Hi Sergey,

+1 for this FLIP. But one last comment:

@Ron: I'm fine excluding adding/altering physical columns. But should we still allow the case where the data type of column should be declared or the column name or COMMENT?

E.g. take:

CREATE MATERIALIZED TABLE AS SELECT 'Hello';

By default it will result in (CHAR(5)).

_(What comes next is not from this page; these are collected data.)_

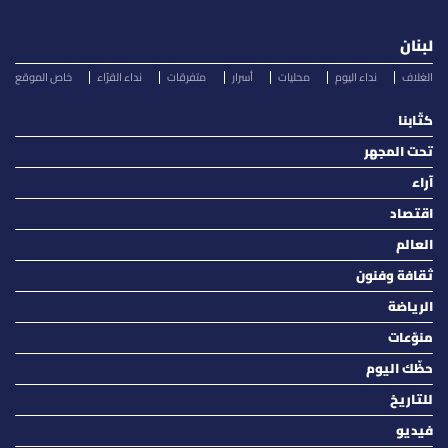
لبنان
الغلاف
نداء اليوم
محليات
أسرار
متفرقات
نداء القرّاء
خاص الموقع
كتّابنا
تحت المجهر
آراء
اقتصاد
العالم
ثقافة وفنون
الرياضة
منوّعات
حظّك اليوم
للتاريخ
فيديو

Shouldn't we allow users to define:


CREATE MATERIALIZED TABLE (name STRING) AS SELECT 'Hello';

We can forbid adding additional columns, but at least the one of the query could be better defined.

Also e.g.:

CREATE MATERIALIZED TABLE (name STRING COMMENT 'Comment of the user') AS SELECT 'Hello';

What do you think?

Cheers,
Timo





On 02.11.25 23:35, Sergey Nuyanzin wrote:
Great, thank you Ron!

In case there is no more feedback
I would suggest to move to voting[1] step

[1] https://lists.apache.org/thread/x7k41wtmp15wrcg7dqpb1f8tw1wstk0s

On Thu, Oct 30, 2025 at 2:34 AM Ron Liu <[email protected]> wrote:

Thanks for update, LGTM.

Best,
Ron

Sergey Nuyanzin <[email protected]> 于2025年10月30日周四 08:18写道:

Cool, thank you
updated FLIP
would be great if you have time to check it and tell if anything else
should be changed

On Wed, Oct 29, 2025 at 2:47 AM Ron Liu <[email protected]> wrote:

Hi, Sergey

Makes sense to me.

Best,
Ron

Sergey Nuyanzin <[email protected]> 于2025年10月29日周三 06:29写道:

Hi Ron,
thank you for your reply

I agree with the case for a compute column or metadata column, but
I
still
don't think physical columns should be added. I haven't seen a
real-world
case for it, so it shouldn't be supported with that syntax.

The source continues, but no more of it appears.